Tips on Losing Fat While Preserving Muscle
If you’re on a weight loss journey, it’s important to maintain healthy habits that protect your muscle mass while still allowing you to lose fat. Here are six ways to prioritize building and maintaining muscle mass:
- Prioritize protein: Eating enough protein helps your body preserve muscle during weight loss. Aim for lean sources like chicken, fish, eggs, tofu, and Greek yogurt. Spreading your protein intake throughout the day can also help maximize muscle retention.
- Strength train regularly: Resistance exercises, such as weight lifting or bodyweight movements, signal your body to keep muscle even as you lose fat. Aim for at least two to three strength training sessions per week, focusing on major muscle groups. Don’t hesitate to work with a personal trainer if you’re new to weights to ensure you’re prioritizing safety.
- Don’t cut calories too aggressively: Extreme calorie restriction can lead to muscle loss. A gradual, sustainable calorie deficit—typically 300 to 500 calories per day—is better for long-term success.
- Stay active: Besides strength training, regular movement—such as walking, stretching, or yoga—helps maintain muscle function and overall health. High-intensity interval training (HIIT) can also be effective for burning fat while preserving muscle.
- Get enough rest and recovery: Sleep and recovery play a huge role in muscle preservation. Aim for seven to nine hours of sleep per night, and give your muscles time to recover between workouts.
- Stay hydrated: Proper hydration supports muscle function and overall metabolism.

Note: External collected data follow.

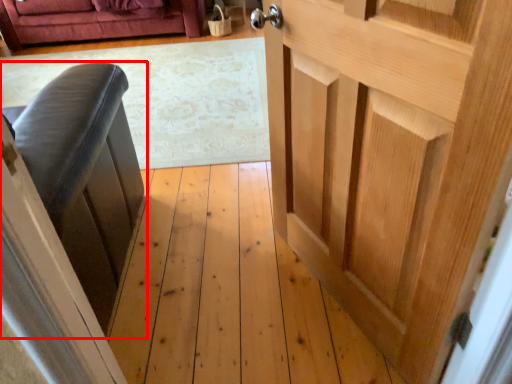 Question: From the image's perspective, where is furniture (annotated by the red box) located relative to door?

Choices:
 (A) above
 (B) below

Answer: (A) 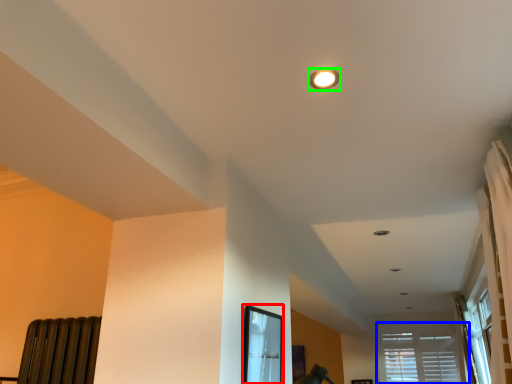 Question: Based on their relative distances, which object is farther from bay window (highlighted by a red box)? Choose from window (highlighted by a blue box) and lighting (highlighted by a green box).

Choices:
 (A) window
 (B) lighting

Answer: (A) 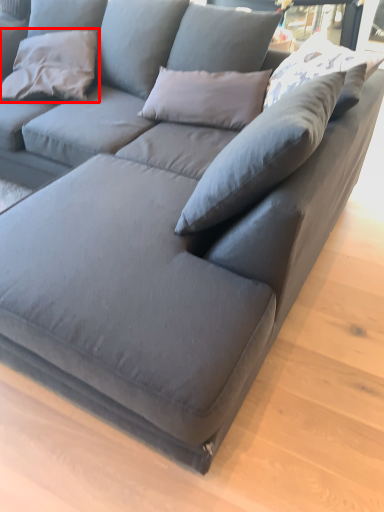 Question: Observing the image, what is the correct spatial positioning of pillow (annotated by the red box) in reference to pillow?

Choices:
 (A) left
 (B) right

Answer: (A) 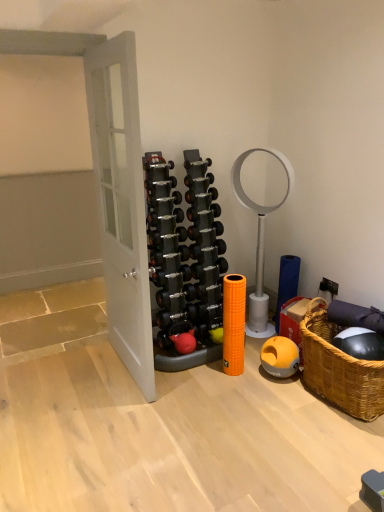 Where is `free point in front of white matte door at left`? The height and width of the screenshot is (512, 384). free point in front of white matte door at left is located at coordinates (123, 415). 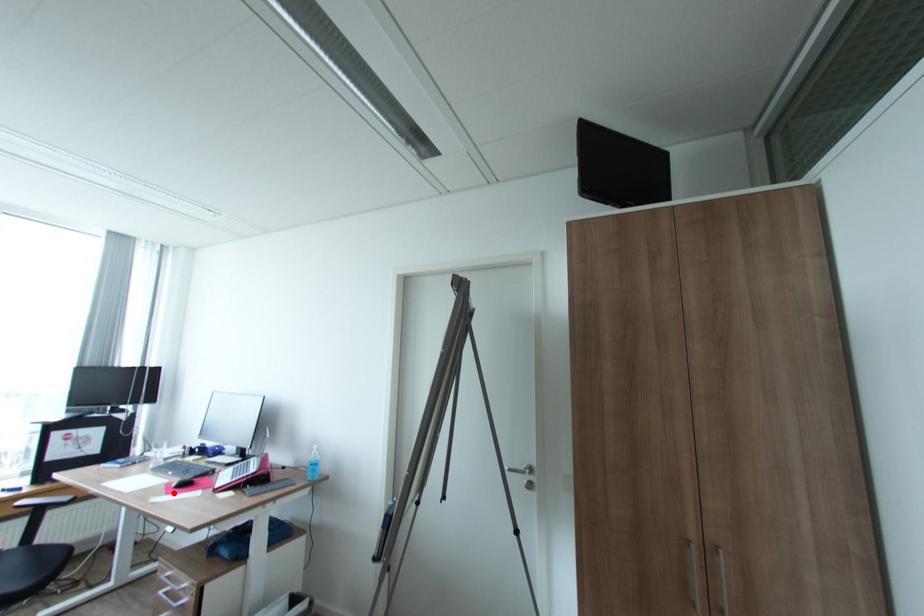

Drinking enough water can also help with digestion and nutrient absorption, ensuring your body gets what it needs to retain muscle.
Keeping your muscle mass intact while losing weight ensures you’re not just getting smaller, but getting stronger and healthier in the process. By combining the right nutrition and exercise strategies alongside your prescription weight loss medication, you can stay active and strong along your weight loss journey and reach your goals in a healthy and sustainable way!